You may be always on the lookout for danger and experience the following emotions:

  • Easily startled or jumpy
  • Hyper-vigilance – feeling tense or on the edge.
  • Having difficulty concentrating
  • Having difficulty falling or staying asleep
  • Feeling irritable and having angry outburst or acting aggressively
  • Feeling self-destructive or reckless

For some people, these symptoms generally improve naturally over a few weeks. However, do talk to your family doctor or a mental health professional if these symptoms

  • are affecting your ability to cope or perform your daily activities, and/or
  • are very distressing, and persist for more than 4 weeks after the traumatic event. 

The recovery journey from trauma is different for everyone, but generally starts with re-establishing safety and stabilization.

Re-establishing Safety and Stabilization

Establishing safety starts within yourselves by focusing on your physical and mental well-being. This means that you need to attend to any ailments, eat healthy food, exercise regularly, sleep adequately, and follow up with your medical appointment. Creating or returning to your routine may give some sense of normalcy and help create a sense of safety.

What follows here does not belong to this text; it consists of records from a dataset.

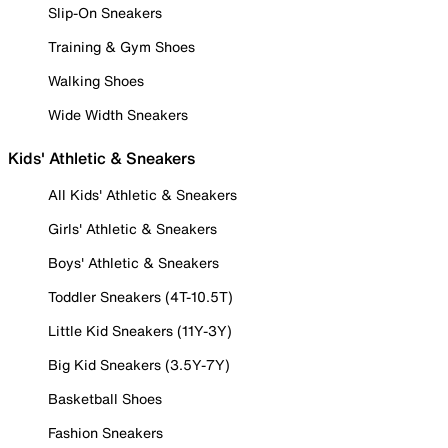
Slip-On Sneakers
Training & Gym Shoes
Walking Shoes
Wide Width Sneakers
Kids' Athletic & Sneakers
All Kids' Athletic & Sneakers
Girls' Athletic & Sneakers
Boys' Athletic & Sneakers
Toddler Sneakers (4T-10.5T)
Little Kid Sneakers (11Y-3Y)
Big Kid Sneakers (3.5Y-7Y)
Basketball Shoes
Fashion Sneakers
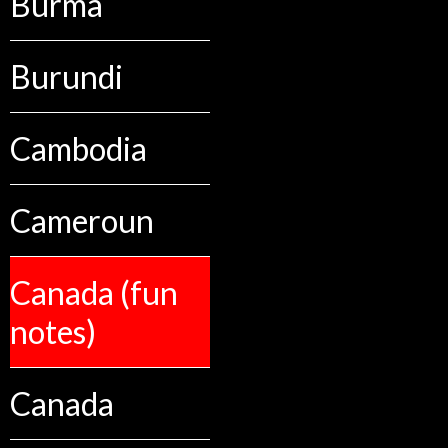
Burma
Burundi
Cambodia
Cameroun
Canada (fun
notes)
Canada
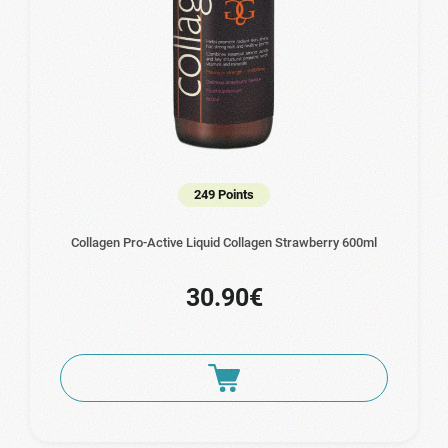
249 Points
Collagen Pro-Active Liquid Collagen Strawberry 600ml
30.90€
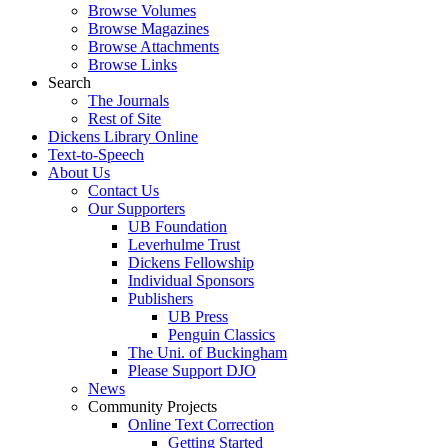
Browse Volumes
Browse Magazines
Browse Attachments
Browse Links
Search
The Journals
Rest of Site
Dickens Library Online
Text-to-Speech
About Us
Contact Us
Our Supporters
UB Foundation
Leverhulme Trust
Dickens Fellowship
Individual Sponsors
Publishers
UB Press
Penguin Classics
The Uni. of Buckingham
Please Support DJO
News
Community Projects
Online Text Correction
Getting Started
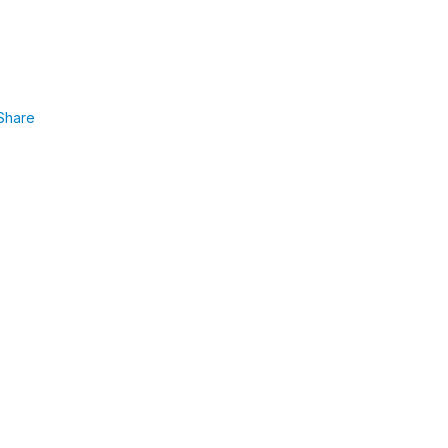
Share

Learning to manage your emotional distress is also important in establishing safety. There are plenty of activities that are relaxing. Find one that resonates with you. Others may require professional support and guidance in their healing journey. Always reach out for help when you feel like you require more support. 

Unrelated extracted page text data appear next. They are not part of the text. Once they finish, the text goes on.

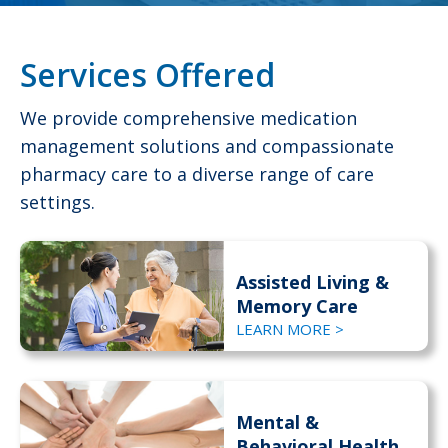
Services Offered
We provide comprehensive medication
management solutions and compassionate
pharmacy care to a diverse range of care
settings.
Assisted Living &
Memory Care
LEARN MORE >
Mental &
Behavioral Health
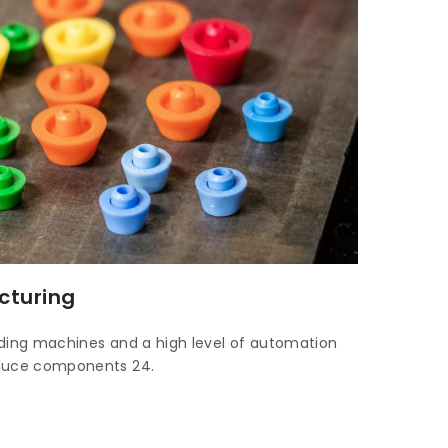
cturing
ulding machines and a high level of automation
oduce components 24.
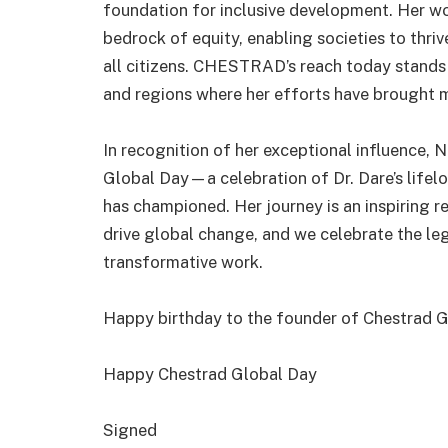
foundation for inclusive development. Her work
bedrock of equity, enabling societies to thriv
all citizens. CHESTRAD’s reach today stands 
and regions where her efforts have brought m
In recognition of her exceptional influence
Global Day—a celebration of Dr. Dare’s lifelo
has championed. Her journey is an inspiring r
drive global change, and we celebrate the 
transformative work.
Happy birthday to the founder of Chestrad Gl
Happy Chestrad Global Day
Signed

  • ​Remember that recovery is a process. It takes time to heal physically and mentally.
  • The journey to healing is different for each individual.

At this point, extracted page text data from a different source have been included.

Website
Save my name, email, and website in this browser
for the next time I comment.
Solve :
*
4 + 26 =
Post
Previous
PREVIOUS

Self-regulation Strategies
 
When we are in a state of high alert (which is called “hyper-arousal state"), we may feel as if we were in danger, even though we are not. We may notice ourselves feeling irritable, very anxious, scared, easily startled or angry.  Below are some of the techniques you may tap on:

  • ​​​Grounding using 5 senses
When you are having flashbacks or negative emotions, your mind travels to the past, recalling painful memories of the traumatic event, which may leave you with negative feelings.

Grounding helps to re-orient your mind and body by shifting your attention back to the here and now where you are safe, away from the flashbacks or negative emotions. It helps you calm down and regain a sense of control. 
 
  • ​​Relaxation techniques
Intentionally make time to engage in activities that relaxes you, such as spending time outdoors, doing your hobbies or engaging in pleasant activities.

  • Connecting with your "safe" person
Forging meaningful connections with people who are nurturing and caring may help to calm and comfort you. 

  • Diaphragmatic breathing
When our brain perceives a threat, our breathing usually becomes shorter and faster. Taking deep and slow breaths can send signals to our brain and body that we are safe.

Tip: Some people find it helpful to count in their head or imagine a rectangle as they inhale, pause and exhale.